I'd think the 50mm should do fine for what you guys are pushing.. the 60mm is really only going to buy you a little power when running a higher-powered turbo setup. It's mostly for spool time, which you won't need to worry about.
So right now, I'm trying to direct cold air from the cowl (by use of a scoop) towards the KWSC's filter on the opposite side. I'll probably fab something with fiberglass to work with the scoop I have now (or design a new one altogether) - but I was wondering if anyone knows if ABS piping will be okay to use in the space behind/above the engine (above the supercharger/header, across the length of the engine), or if I should use metal piping to direct the air? I ask because I have no idea if the ABS can handle the heat in that region. I'm thinking I'll also try connecting the air that used to be directed to the stock intake to the same piping to bring cold air from both the cowl scoop and the front lower grill/fender to the KWSC's filter.
If anyone has anything to say about what I'm planning I'd love to hear it.
If anyone has anything to say about what I'm planning I'd love to hear it.
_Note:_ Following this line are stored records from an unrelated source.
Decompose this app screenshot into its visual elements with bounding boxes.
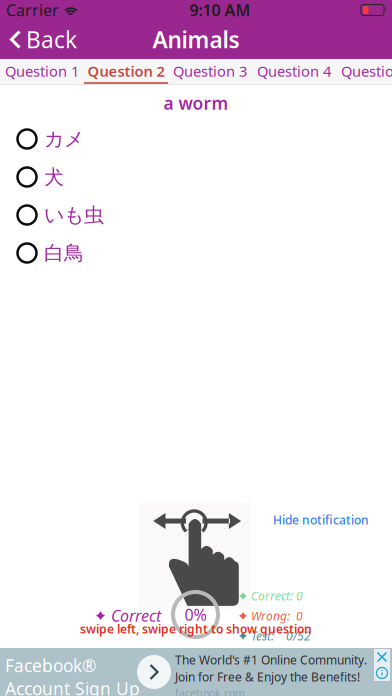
staticText: Back [26, 24, 77, 54]
staticText: 白鳥 [44, 241, 84, 265]
button[interactable]: Question 3 [168, 59, 252, 85]
staticText: Question 3 [173, 61, 247, 81]
button[interactable]: Back [0, 20, 87, 59]
button[interactable]: 犬 [0, 158, 392, 196]
button[interactable]: Ad info [374, 665, 390, 681]
button[interactable]: いも虫 [0, 196, 392, 234]
staticText: 9:10 AM [190, 0, 250, 21]
staticText: The World's #1 Online Community. [175, 652, 367, 668]
staticText: Carrier [6, 0, 59, 21]
staticText: カメ [44, 127, 84, 151]
staticText: Question 4 [257, 61, 331, 81]
staticText: Correct: 0 [251, 588, 303, 604]
button[interactable]: Facebook® [0, 648, 368, 696]
staticText: Correct [111, 605, 161, 626]
staticText: Test: 0/52 [251, 628, 311, 644]
staticText: いも虫 [44, 203, 104, 227]
staticText: Question 1 [5, 61, 79, 81]
staticText: Question 2 [88, 61, 164, 81]
staticText: Account Sign Up [5, 677, 140, 696]
button[interactable]: カメ [0, 120, 392, 158]
staticText: swipe left, swipe right to show question [80, 621, 312, 637]
staticText: facebook.com [175, 686, 245, 696]
button[interactable]: Question 2 [84, 59, 168, 85]
staticText: Wrong: 0 [251, 608, 303, 624]
button[interactable]: 白鳥 [0, 234, 392, 272]
button[interactable]: Question 4 [252, 59, 336, 85]
button[interactable]: Question 1 [0, 59, 84, 85]
staticText: Animals [152, 24, 240, 54]
staticText: Join for Free & Enjoy the Benefits! [175, 669, 360, 685]
staticText: 犬 [44, 165, 64, 189]
button[interactable]: Close ad [374, 649, 390, 665]
button[interactable]: Question 5 [336, 59, 392, 85]
staticText: Facebook® [5, 654, 96, 677]
staticText: Hide notification [273, 512, 369, 528]
staticText: Question 5 [341, 61, 392, 81]
staticText: a worm [164, 92, 228, 114]
staticText: 0% [184, 604, 206, 625]
button[interactable]: Hide notification [266, 506, 376, 534]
PVC is cheap stuff so you won'be out much if it doesn't. You could wrap it in some insulation material that has a fire proof backing. I have been thinking about heat extractor that fits over the intake pipe and holds water that is pumped through it and recirculated through an old heater core or small radiator that is used as a cooling system add on, and is available at J.C.Whitney along with a pump made for use in R.V. sink..... AS soon as I complete the installation of the KWC I am off to the plumbing supply section . What I am thinking about would be smaller, cheaper and more effective than an air to air heat extractor that just uses air alone to cool in coming air, and would cost about $120.00 using new parts.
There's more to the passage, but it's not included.